Return the data below unchanged. Drop any pictures.

□ □ □

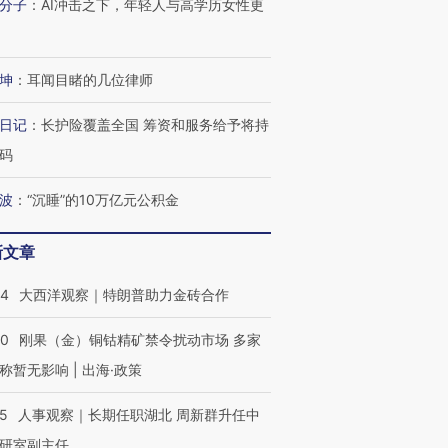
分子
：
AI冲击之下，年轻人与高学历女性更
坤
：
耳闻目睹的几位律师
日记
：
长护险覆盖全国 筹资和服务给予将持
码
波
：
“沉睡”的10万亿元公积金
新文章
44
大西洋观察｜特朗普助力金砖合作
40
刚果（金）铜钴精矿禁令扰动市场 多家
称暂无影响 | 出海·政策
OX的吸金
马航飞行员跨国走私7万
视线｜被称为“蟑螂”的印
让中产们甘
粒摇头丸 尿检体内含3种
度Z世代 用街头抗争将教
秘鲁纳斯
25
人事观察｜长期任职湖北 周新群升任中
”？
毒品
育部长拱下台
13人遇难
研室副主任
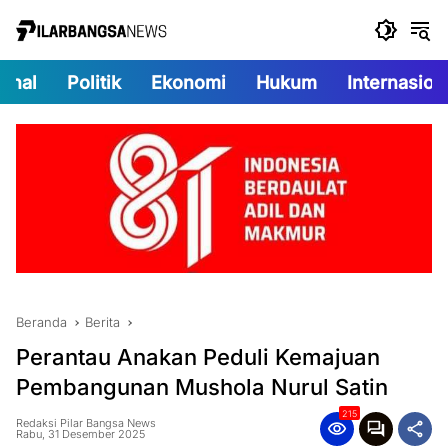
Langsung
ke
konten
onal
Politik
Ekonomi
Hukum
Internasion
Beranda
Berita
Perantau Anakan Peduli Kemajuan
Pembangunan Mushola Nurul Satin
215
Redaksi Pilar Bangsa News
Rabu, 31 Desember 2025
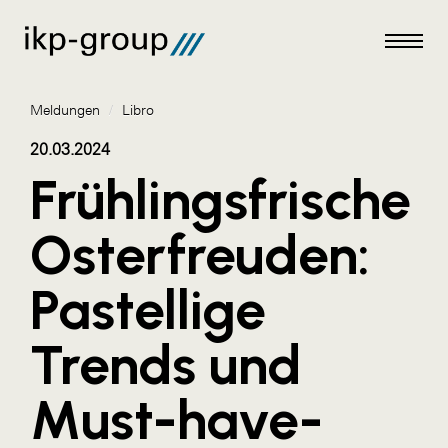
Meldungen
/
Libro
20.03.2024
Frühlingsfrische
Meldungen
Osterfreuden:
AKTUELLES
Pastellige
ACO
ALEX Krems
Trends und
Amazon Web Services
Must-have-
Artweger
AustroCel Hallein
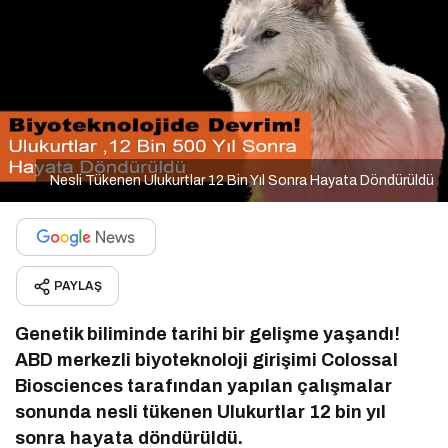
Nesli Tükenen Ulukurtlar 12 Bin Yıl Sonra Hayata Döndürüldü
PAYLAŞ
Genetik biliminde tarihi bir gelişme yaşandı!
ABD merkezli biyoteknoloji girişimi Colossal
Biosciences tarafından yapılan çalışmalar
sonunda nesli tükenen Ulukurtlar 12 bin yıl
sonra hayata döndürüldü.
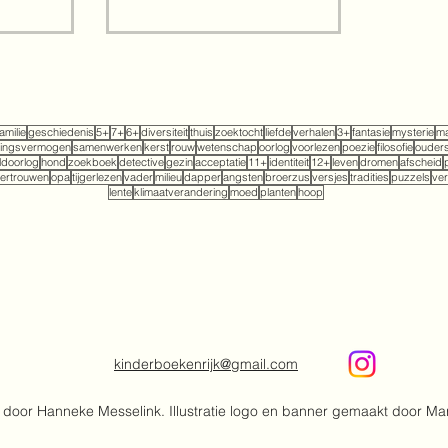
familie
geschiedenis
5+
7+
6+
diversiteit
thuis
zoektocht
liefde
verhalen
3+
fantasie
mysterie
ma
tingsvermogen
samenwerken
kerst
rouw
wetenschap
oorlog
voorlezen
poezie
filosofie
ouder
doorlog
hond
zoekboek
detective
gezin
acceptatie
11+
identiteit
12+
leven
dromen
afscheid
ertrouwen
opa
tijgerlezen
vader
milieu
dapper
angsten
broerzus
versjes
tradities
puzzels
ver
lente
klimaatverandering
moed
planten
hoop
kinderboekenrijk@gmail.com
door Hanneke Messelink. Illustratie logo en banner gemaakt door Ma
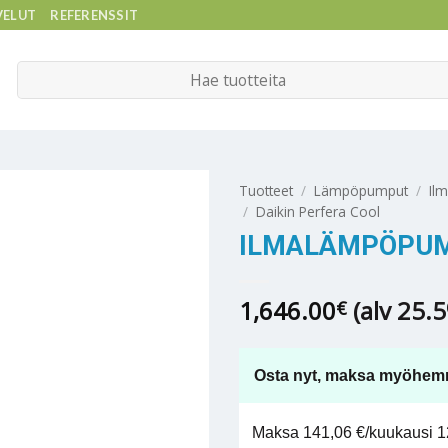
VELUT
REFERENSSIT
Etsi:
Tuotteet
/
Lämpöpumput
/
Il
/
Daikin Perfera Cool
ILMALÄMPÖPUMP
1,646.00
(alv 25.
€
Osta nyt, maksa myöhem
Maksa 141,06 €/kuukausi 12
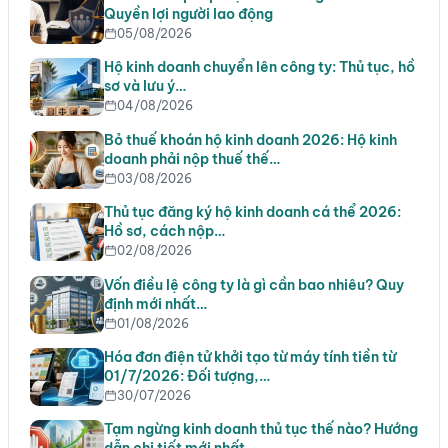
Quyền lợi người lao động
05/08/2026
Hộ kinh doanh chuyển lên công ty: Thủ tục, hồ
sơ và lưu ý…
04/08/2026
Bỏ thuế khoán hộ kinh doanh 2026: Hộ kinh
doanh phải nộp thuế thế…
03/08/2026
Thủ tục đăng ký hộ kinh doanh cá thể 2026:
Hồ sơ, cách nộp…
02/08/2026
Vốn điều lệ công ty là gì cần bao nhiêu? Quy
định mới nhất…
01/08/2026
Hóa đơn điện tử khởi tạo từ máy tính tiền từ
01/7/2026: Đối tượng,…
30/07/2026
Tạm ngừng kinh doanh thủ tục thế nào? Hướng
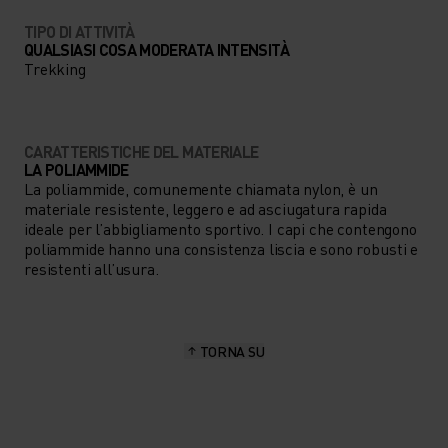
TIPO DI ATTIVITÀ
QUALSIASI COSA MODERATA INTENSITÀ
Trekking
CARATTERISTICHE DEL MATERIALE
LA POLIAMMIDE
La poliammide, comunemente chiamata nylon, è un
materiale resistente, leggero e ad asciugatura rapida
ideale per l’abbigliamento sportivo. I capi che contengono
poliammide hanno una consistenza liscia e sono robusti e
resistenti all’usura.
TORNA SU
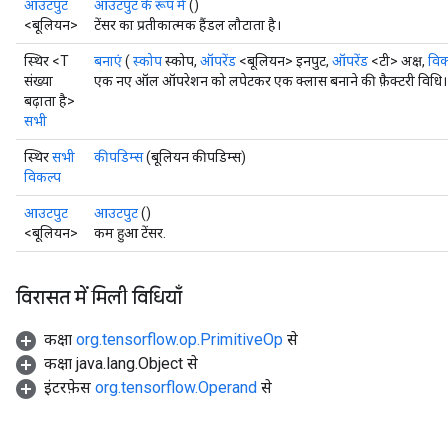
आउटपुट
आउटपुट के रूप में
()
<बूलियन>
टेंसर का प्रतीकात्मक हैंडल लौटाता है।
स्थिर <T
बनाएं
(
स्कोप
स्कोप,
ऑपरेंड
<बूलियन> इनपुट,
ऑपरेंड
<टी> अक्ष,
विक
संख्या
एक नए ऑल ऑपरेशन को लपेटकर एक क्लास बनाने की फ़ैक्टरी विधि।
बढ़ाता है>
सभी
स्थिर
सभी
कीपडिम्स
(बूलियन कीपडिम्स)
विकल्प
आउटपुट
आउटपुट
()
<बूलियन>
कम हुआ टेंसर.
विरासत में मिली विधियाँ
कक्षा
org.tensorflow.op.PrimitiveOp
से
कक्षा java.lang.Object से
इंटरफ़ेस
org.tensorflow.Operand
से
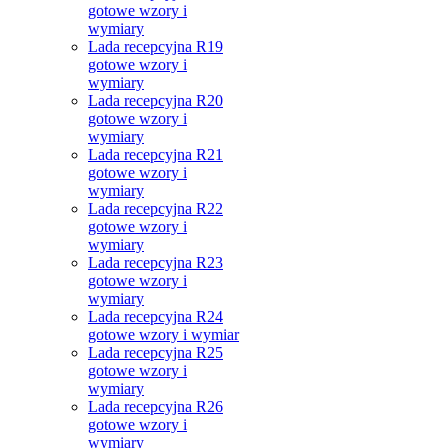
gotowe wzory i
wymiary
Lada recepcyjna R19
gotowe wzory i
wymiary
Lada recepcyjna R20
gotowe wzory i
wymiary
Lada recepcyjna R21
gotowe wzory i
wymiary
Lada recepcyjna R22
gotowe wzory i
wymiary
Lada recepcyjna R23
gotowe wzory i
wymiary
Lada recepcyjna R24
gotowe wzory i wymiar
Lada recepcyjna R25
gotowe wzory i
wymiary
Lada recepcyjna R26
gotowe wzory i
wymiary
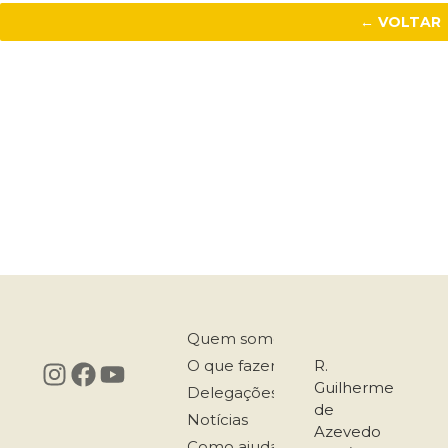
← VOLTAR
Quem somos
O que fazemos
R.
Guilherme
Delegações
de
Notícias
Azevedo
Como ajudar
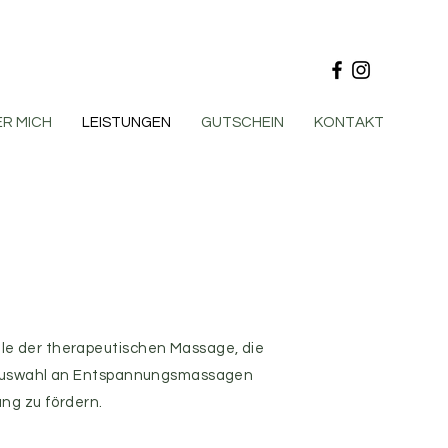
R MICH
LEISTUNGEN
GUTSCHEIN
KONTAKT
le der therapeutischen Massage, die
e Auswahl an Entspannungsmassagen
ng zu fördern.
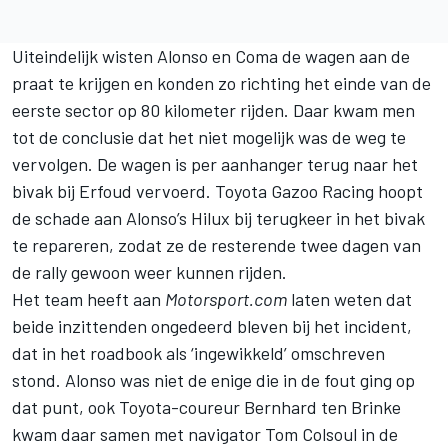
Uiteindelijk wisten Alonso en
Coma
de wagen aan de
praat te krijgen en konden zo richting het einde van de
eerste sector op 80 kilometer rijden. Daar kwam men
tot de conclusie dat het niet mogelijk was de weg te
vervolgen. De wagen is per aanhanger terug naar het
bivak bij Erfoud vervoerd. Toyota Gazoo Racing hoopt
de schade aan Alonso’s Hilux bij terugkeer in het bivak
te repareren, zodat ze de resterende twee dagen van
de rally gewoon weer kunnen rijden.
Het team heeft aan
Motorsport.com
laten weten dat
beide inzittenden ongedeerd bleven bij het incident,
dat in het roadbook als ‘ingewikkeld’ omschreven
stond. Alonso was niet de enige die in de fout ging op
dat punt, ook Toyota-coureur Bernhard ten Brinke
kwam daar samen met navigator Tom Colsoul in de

□ □ □

▶ [Task solution]:
分子
：
AI冲击之下，年轻人与高学历女性更
坤
：
耳闻目睹的几位律师
日记
：
长护险覆盖全国 筹资和服务给予将持
码
波
：
“沉睡”的10万亿元公积金
新文章
44
大西洋观察｜特朗普助力金砖合作
40
刚果（金）铜钴精矿禁令扰动市场 多家
称暂无影响 | 出海·政策
OX的吸金
马航飞行员跨国走私7万
视线｜被称为“蟑螂”的印
让中产们甘
粒摇头丸 尿检体内含3种
度Z世代 用街头抗争将教
秘鲁纳斯
25
人事观察｜长期任职湖北 周新群升任中
”？
毒品
育部长拱下台
13人遇难
研室副主任
Langsung
ke
konten
onal
Politik
Ekonomi
Hukum
Internasion
Beranda
Berita
Perantau Anakan Peduli Kemajuan
Pembangunan Mushola Nurul Satin
215
Redaksi Pilar Bangsa News
Rabu, 31 Desember 2025
Meldungen
/
Libro
20.03.2024
Frühlingsfrische
Meldungen
Osterfreuden:
AKTUELLES
Pastellige
ACO
ALEX Krems
Trends und
Amazon Web Services
Must-have-
Artweger
AustroCel Hallein
Nesli Tükenen Ulukurtlar 12 Bin Yıl Sonra Hayata Döndürüldü
PAYLAŞ
Genetik biliminde tarihi bir gelişme yaşandı!
ABD merkezli biyoteknoloji girişimi Colossal
Biosciences tarafından yapılan çalışmalar
sonunda nesli tükenen Ulukurtlar 12 bin yıl
sonra hayata döndürüldü.
familie
geschiedenis
5+
7+
6+
diversiteit
thuis
zoektocht
liefde
verhalen
3+
fantasie
mysterie
ma
tingsvermogen
samenwerken
kerst
rouw
wetenschap
oorlog
voorlezen
poezie
filosofie
ouder
doorlog
hond
zoekboek
detective
gezin
acceptatie
11+
identiteit
12+
leven
dromen
afscheid
ertrouwen
opa
tijgerlezen
vader
milieu
dapper
angsten
broerzus
versjes
tradities
puzzels
ver
lente
klimaatverandering
moed
planten
hoop
kinderboekenrijk@gmail.com
door Hanneke Messelink. Illustratie logo en banner gemaakt door Ma
VELUT
REFERENSSIT
Etsi:
Tuotteet
/
Lämpöpumput
/
Il
/
Daikin Perfera Cool
ILMALÄMPÖPUMP
1,646.00
(alv 25.
€
Osta nyt, maksa myöhem
Maksa 141,06 €/kuukausi 12
Quyền lợi người lao động
05/08/2026
Hộ kinh doanh chuyển lên công ty: Thủ tục, hồ
sơ và lưu ý…
04/08/2026
Bỏ thuế khoán hộ kinh doanh 2026: Hộ kinh
doanh phải nộp thuế thế…
03/08/2026
Thủ tục đăng ký hộ kinh doanh cá thể 2026:
Hồ sơ, cách nộp…
02/08/2026
Vốn điều lệ công ty là gì cần bao nhiêu? Quy
định mới nhất…
01/08/2026
Hóa đơn điện tử khởi tạo từ máy tính tiền từ
01/7/2026: Đối tượng,…
30/07/2026
Tạm ngừng kinh doanh thủ tục thế nào? Hướng
TIPO DI ATTIVITÀ
QUALSIASI COSA MODERATA INTENSITÀ
Trekking
CARATTERISTICHE DEL MATERIALE
LA POLIAMMIDE
La poliammide, comunemente chiamata nylon, è un
materiale resistente, leggero e ad asciugatura rapida
ideale per l’abbigliamento sportivo. I capi che contengono
poliammide hanno una consistenza liscia e sono robusti e
resistenti all’usura.
TORNA SU
आउटपुट
आउटपुट के रूप में
()
<बूलियन>
टेंसर का प्रतीकात्मक हैंडल लौटाता है।
स्थिर <T
बनाएं
(
स्कोप
स्कोप,
ऑपरेंड
<बूलियन> इनपुट,
ऑपरेंड
<टी> अक्ष,
विक
संख्या
एक नए ऑल ऑपरेशन को लपेटकर एक क्लास बनाने की फ़ैक्टरी विधि।
बढ़ाता है>
सभी
स्थिर
सभी
कीपडिम्स
(बूलियन कीपडिम्स)
विकल्प
आउटपुट
आउटपुट
()
<बूलियन>
कम हुआ टेंसर.
विरासत में मिली विधियाँ
कक्षा
org.tensorflow.op.PrimitiveOp
से
कक्षा java.lang.Object से
इंटरफ़ेस
org.tensorflow.Operand
से
gotowe wzory i
wymiary
Lada recepcyjna R19
gotowe wzory i
wymiary
Lada recepcyjna R20
gotowe wzory i
wymiary
Lada recepcyjna R21
gotowe wzory i
wymiary
Lada recepcyjna R22
gotowe wzory i
wymiary
Lada recepcyjna R23
gotowe wzory i
wymiary
Lada recepcyjna R24
gotowe wzory i wymiar
Lada recepcyjna R25
gotowe wzory i
wymiary
Lada recepcyjna R26
gotowe wzory i
wymiary
← VOLTAR
Quem somos
O que fazemos
R.
Guilherme
Delegações
de
Notícias
Azevedo
Como ajudar
R MICH
LEISTUNGEN
GUTSCHEIN
KONTAKT
le der therapeutischen Massage, die
e Auswahl an Entspannungsmassagen
ng zu fördern.
Uiteindelijk wisten Alonso en
Coma
de wagen aan de
praat te krijgen en konden zo richting het einde van de
eerste sector op 80 kilometer rijden. Daar kwam men
tot de conclusie dat het niet mogelijk was de weg te
vervolgen. De wagen is per aanhanger terug naar het
bivak bij Erfoud vervoerd. Toyota Gazoo Racing hoopt
de schade aan Alonso’s Hilux bij terugkeer in het bivak
te repareren, zodat ze de resterende twee dagen van
de rally gewoon weer kunnen rijden.
Het team heeft aan
Motorsport.com
laten weten dat
beide inzittenden ongedeerd bleven bij het incident,
dat in het roadbook als ‘ingewikkeld’ omschreven
stond. Alonso was niet de enige die in de fout ging op
dat punt, ook Toyota-coureur Bernhard ten Brinke
kwam daar samen met navigator Tom Colsoul in de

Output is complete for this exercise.